= Edward Ives (naval surgeon) =

British naval surgeon (1719–1786)

Edward Ives (1719–1786) was a British naval surgeon who served in Charles Watson's fleet up to 1757. He is notable for writing From England To India In The Year 1754, an account of his journey to India and overland return, published in 1773.

==Biography==
Edward Ives was a British physician and traveller, who served in the navy as surgeon of the Namur in the Mediterranean from 1744 to 1746, and returned to England in the Yarmouth. He was afterwards for some time employed by the commissioners for sick and wounded, and from 1753 to 1757 was surgeon of the Kent, bearing the flag of Vice-admiral Charles Watson as commander-in-chief in the East Indies.

On the admiral's death in August 1757, Ives's own health being somewhat impaired, he resigned his appointment, and travelled home overland from Basra, through Baghdad, Mosul, and Aleppo, thence by Cyprus, to Livorno and Venice, and so home through Germany and Holland, arriving in England in March 1759.

He had no further service in the navy, but continued on the half-pay list till 1777, when he was superannuated. During his later years he resided at Titchfield in Hampshire, dividing his time, apparently, between literature and farming. He died at Bath, Somerset on 25 September 1786.

In 1773 he published A Voyage from England to India in the year 1754, and an Historical Narrative of the Operations of the Squadron and Army in India, under the command of Vice-admiral Watson and Colonel Clive, in the years 1755–1756–7; … also a Journey from Persia to England by an unusual Route. According to John Knox Laughton in the Dictionary of National Biography, Ives's presence at many of the transactions which he describes and his personal intimacy with Watson give his historical narrative an unusual importance, and his accounts of the manners and customs of the inhabitants, and of the products of the countries he visited, are those of an enlightened and acute observer.

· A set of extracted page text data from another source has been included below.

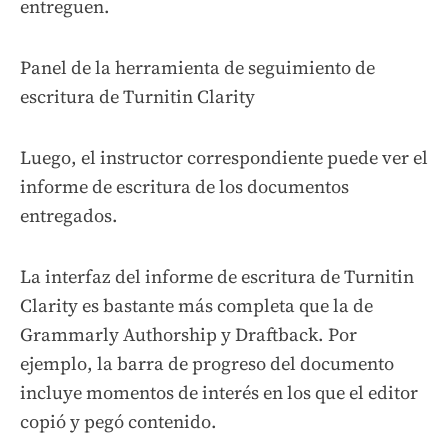
entreguen.
Panel de la herramienta de seguimiento de
escritura de Turnitin Clarity
Luego, el instructor correspondiente puede ver el
informe de escritura de los documentos
entregados.
La interfaz del informe de escritura de Turnitin
Clarity es bastante más completa que la de
Grammarly Authorship y Draftback. Por
ejemplo, la barra de progreso del documento
incluye momentos de interés en los que el editor
copió y pegó contenido.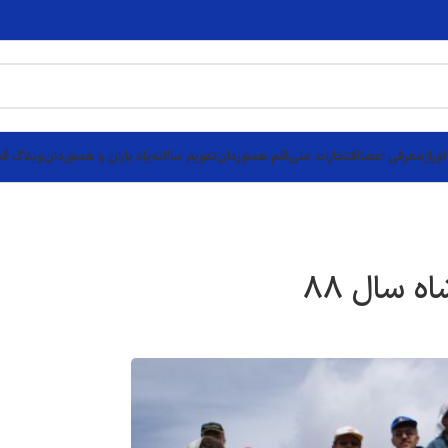
وراز
معرفی اعضا
افتخارات ملی
قلم همنوردان
تقویم سالانه
یاد یاران و همنوردان
وبلاگ قد
ه سال 88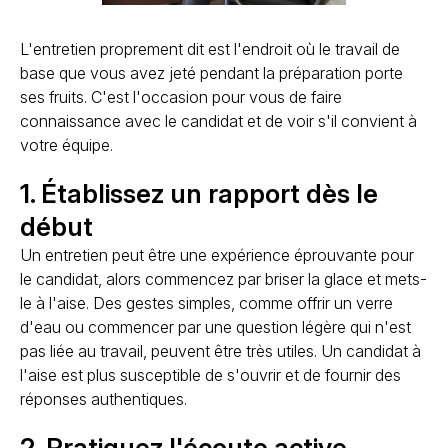
L'entretien proprement dit est l'endroit où le travail de
base que vous avez jeté pendant la préparation porte
ses fruits. C'est l'occasion pour vous de faire
connaissance avec le candidat et de voir s'il convient à
votre équipe.
1. Établissez un rapport dès le
début
Un entretien peut être une expérience éprouvante pour
le candidat, alors commencez par briser la glace et mets-
le à l'aise. Des gestes simples, comme offrir un verre
d'eau ou commencer par une question légère qui n'est
pas liée au travail, peuvent être très utiles. Un candidat à
l'aise est plus susceptible de s'ouvrir et de fournir des
réponses authentiques.
2. Pratiquez l'écoute active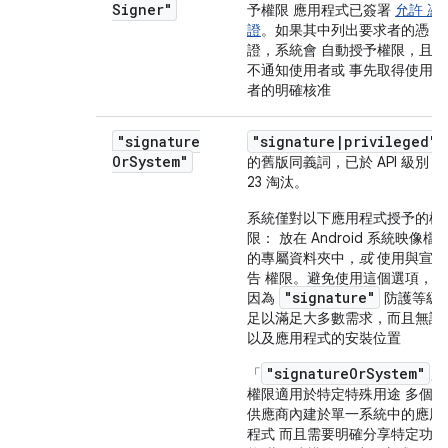
Signer"
予權限 應用程式已簽署
允許 憑
證
。如果其中列出要求者的憑
證，系統會 自動授予權限，且
不通知使用者或 事先取得使用
者的明確核准
"signature
"signature|privileged"
Or
System"
的舊版同義詞，
已於 API 級別
23 淘汰。
系統僅對以下應用程式授予的權
限： 放在 Android 系統映像檔
的專屬資料夾中，
或
使用與宣
告 權限。避免使用這個選項，
"signature"
因為
防護等級
足以滿足大多數需求，而且無論
以及應用程式的安裝位置
"signatureOrSystem"
「
」
權限適用於特定特殊用途 多個
供應商內建於單一系統中的應用
程式 而且需要明確分享特定功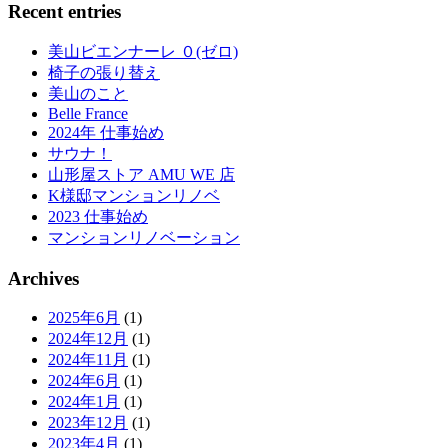
Recent entries
美山ビエンナーレ ０(ゼロ)
椅子の張り替え
美山のこと
Belle France
2024年 仕事始め
サウナ！
山形屋ストア AMU WE 店
K様邸マンションリノベ
2023 仕事始め
マンションリノベーション
Archives
2025年6月
(1)
2024年12月
(1)
2024年11月
(1)
2024年6月
(1)
2024年1月
(1)
2023年12月
(1)
2023年4月
(1)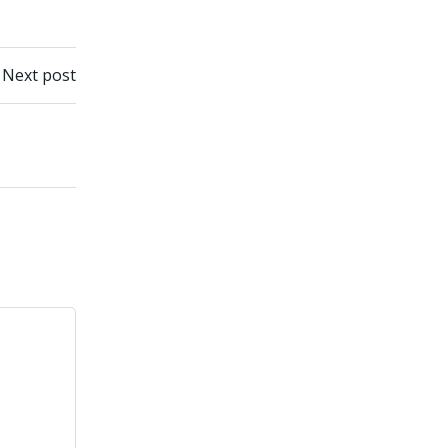
n
Next post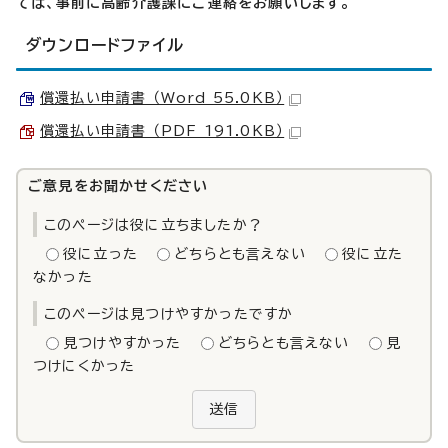
ては、事前に高齢介護課にご連絡をお願いします。
ダウンロードファイル
償還払い申請書 （Word 55.0KB）
償還払い申請書 （PDF 191.0KB）
ご意見をお聞かせください
このページは役に立ちましたか？
役に立った
どちらとも言えない
役に立た
なかった
このページは見つけやすかったですか
見つけやすかった
どちらとも言えない
見
つけにくかった
送信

Ives married, firstly, Rebecca Mary Otto Bayer in February 1745, at Rowner, Hampshire. Bayer died in childbirth in 1747 leaving a daughter, Rebecca Maria. Ives next married about 1751 Ann, daughter of Richard Roy of Titchfield, by whom he had issue a daughter, Eliza, and three sons, the eldest of whom, Edward Otto, was in Bengal at the time of his father's death; the second, Robert Thomas, had just been appointed to a writership; the third, John Richard, seems to have been still a child. Mention is also made of a sister, Gatty Ives.

Ives is noted as an acquaintance of Thomas Maude, a fellow naval surgeon.